A cette époque, les homosexuels se
rencontrent essentiellement dans les
vespasiennes ou pissotières. Ces
édifices, qualifiés entre
autres de "tasses", font le bonheur des
homos. Toutes les villes en sont
dotées et Metz n'échappe pas
à la règle. En outre, son
coté "ville de garnison", avec ses
12 000 hommes, fait que les tasses sont
plutôt alimentées
régulièrement en jeunes
bidasses qui goûtent ainsi aux
plaisirs interdits.
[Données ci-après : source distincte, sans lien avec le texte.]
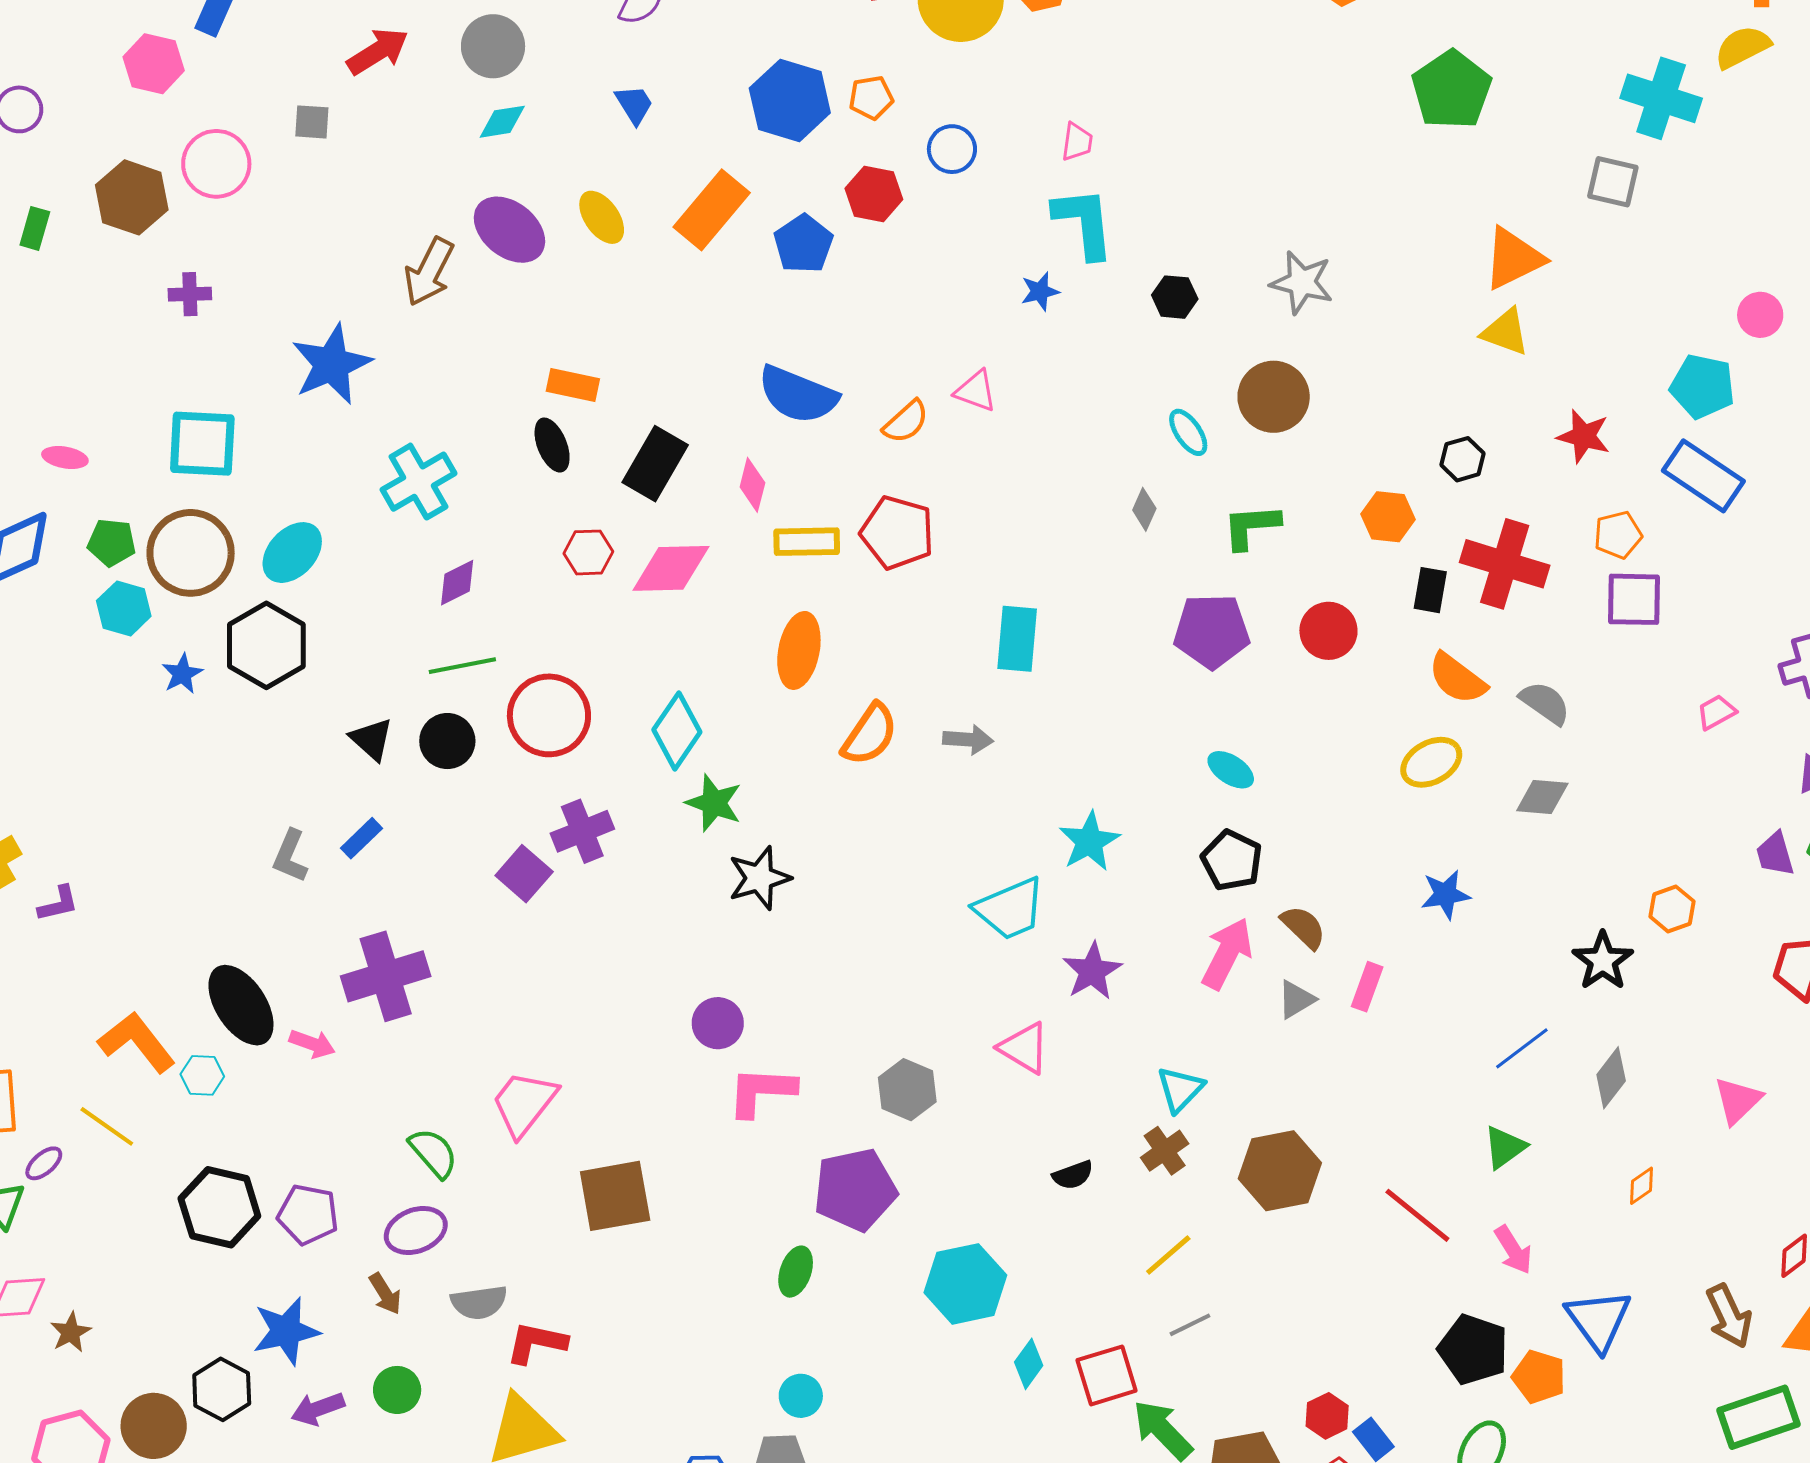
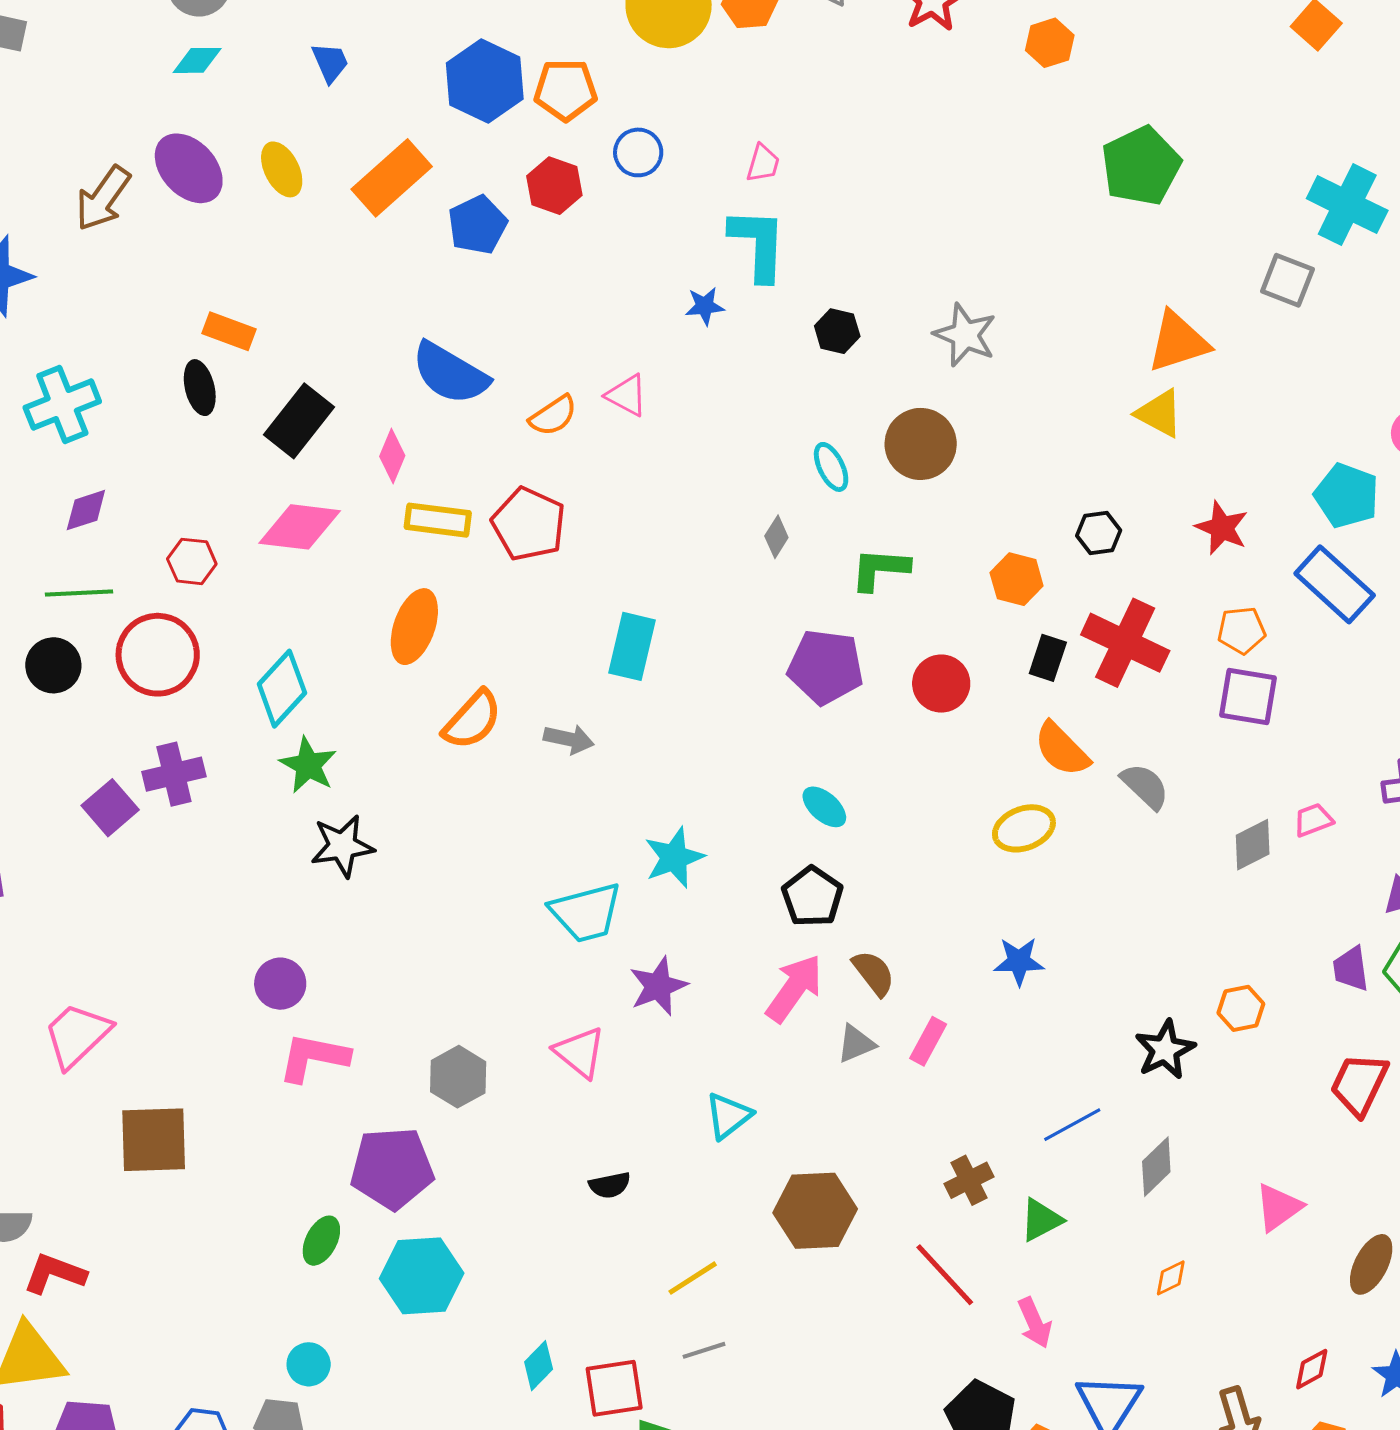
orange pentagon: (871, 98) -> (566, 90), size x1.4
red hexagon: (588, 552) -> (192, 561), moved
gray diamond: (1542, 797) -> (1253, 845), moved, turned -40
brown cross: (1165, 1151) -> (969, 1180), moved
cyan hexagon: (965, 1284) -> (422, 1276), moved

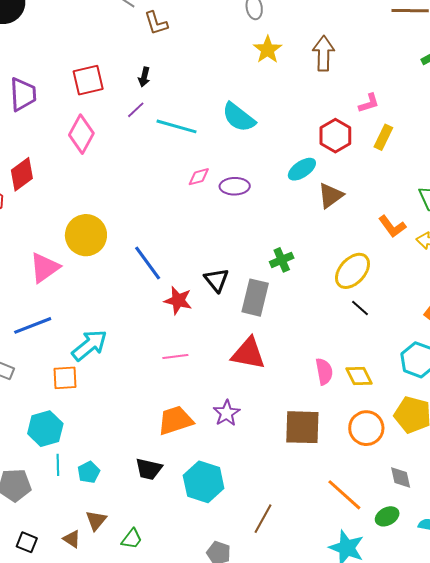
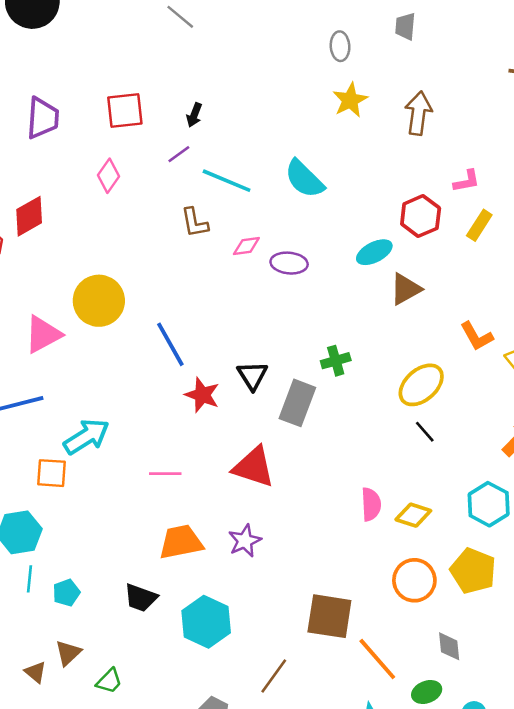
brown L-shape: (156, 23) -> (195, 223), moved
pink diamond: (81, 134) -> (108, 176), size x0.7
red triangle: (248, 353) -> (254, 467), moved
pink line: (175, 356) -> (165, 474), moved
yellow diamond: (359, 376) -> (413, 515), turned -52
brown square: (302, 427) -> (329, 616), moved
La "tasse" la plus
réputée de Metz est
située à proximité de
la Porte
Serpenoise. A la
tombée de la nuit, les ombres
rodent autour de cet édifice, et
l'on fait véritablement la queue
pour satisfaire sa vessie, et probablement
d'autres organes. En outre, les
jardins du Palais du
gouverneur tout
près, peuvent abriter quelques
échanges furtifs. D'autres
pissotières sont également
connues des pédés messins de
l'époque : Place de la
Comédie,
près du théâtre, puis
plus tard, celle de Bon
Secours qui
restera fréquentée jusque
dans les années 80. Mais la police
des moeurs veille, et la peur de se faire
arrêter ne fait qu'augmenter
l'excitation. N'oublions pas que si les
relations homosexuelles entre adultes
consentants ne sont pas interdites, les
"épanchements" sur la voie publique
tombent sous le coup de l'attentat aux
bonnes moeurs.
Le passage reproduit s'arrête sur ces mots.